THE SPIES OF WARSAW

By Alan Furst
New York: Random House, 2009
ISBN # 978-0-8129-7737-0
266 pages

Comments by Bob Corbett
February 2011

This is an exciting, yet much more realistic spy novel that most I have ever read. At one time in my life, quite a few years ago, I sort of relished the Robert Ludlum-type spy novels. But, eventually the absurdity of them, the excessive amount the bad guys knew about the good guys, and the crazy escapes of the good from the bad just wore out my ability to suspend disbelief and go with the flow.

But this novel by Alan Furst seems really believable to me. Set in 1937-38 in Poland, a French spy makes his rounds of cocktail parties and other gatherings to glean bits and pieces of gossip and information, now and again following up on it in a more formal way.
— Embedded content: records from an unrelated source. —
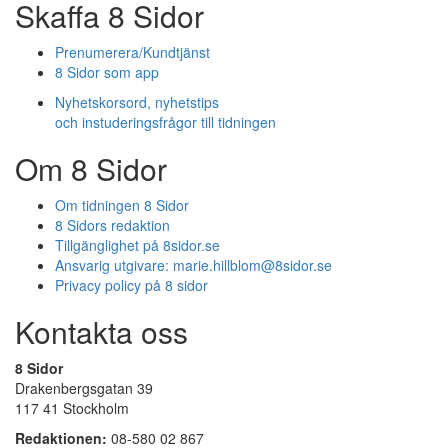
Skaffa 8 Sidor
Prenumerera/Kundtjänst
8 Sidor som app
Nyhetskorsord, nyhetstips
och instuderingsfrågor till tidningen
Om 8 Sidor
Om tidningen 8 Sidor
8 Sidors redaktion
Tillgänglighet på 8sidor.se
Ansvarig utgivare:
marie.hillblom@8sidor.se
Privacy policy på 8 sidor
Kontakta oss
8 Sidor
Drakenbergsgatan 39
117 41 Stockholm
Redaktionen:
08-580 02 867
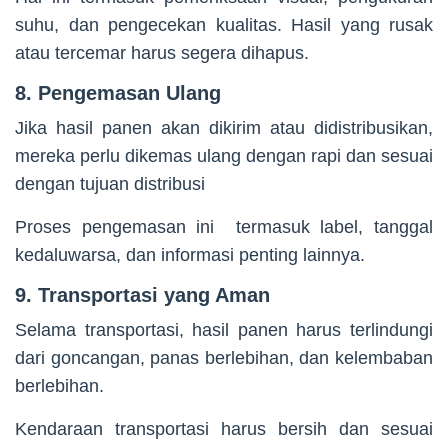
suhu, dan pengecekan kualitas. Hasil yang rusak
atau tercemar harus segera dihapus.
8. Pengemasan Ulang
Jika hasil panen akan dikirim atau didistribusikan,
mereka perlu dikemas ulang dengan rapi dan sesuai
dengan tujuan distribusi
Proses pengemasan ini termasuk label, tanggal
kedaluwarsa, dan informasi penting lainnya.
9. Transportasi yang Aman
Selama transportasi, hasil panen harus terlindungi
dari goncangan, panas berlebihan, dan kelembaban
berlebihan.
Kendaraan transportasi harus bersih dan sesuai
But he is not a James Bond. Rather he is French Colonel Jean-Francois Mercier, a contemporary of Charles DeGaulle, but much less successful. He is working in Warsaw in 1937. He begins to gather ambiguous data that suggest the Germans, who all know are preparing for war, will not use the same tactics as they did in WWI, attacking frontally.

He comes to suspect they will somehow attack with tanks via forests routes. This is counter-intuitive and not what his superiors want to hear, nor can they easily be persuaded to this seemingly impossible tactic.

Unlike the Robert Ludlums of fiction of the James Bonds of movies, any one of us might be Jean-Francois Mercier. We are not so handsome as Bond, nor as violently successful as Jason Bourne of the Ludlum novels. But, many of us might be as inquisitive, clever and dedicated to duty as Mercier. Thus he is a more realistic model for how to spy!

We follow him as he develops and follows his suspicions, and as he fights with the French central command which regards his ideas as preposterous. Even when he seems to find evidence that his view is correct they choose to write him off as being duped by a scheme of disinformation on the part of the Germans.

No matter the outcome, this is an intelligent, gripping and delightful read. I highly recommend it. It’s not great literature by any means, but it is a fun three or fours days of suspenseful reading.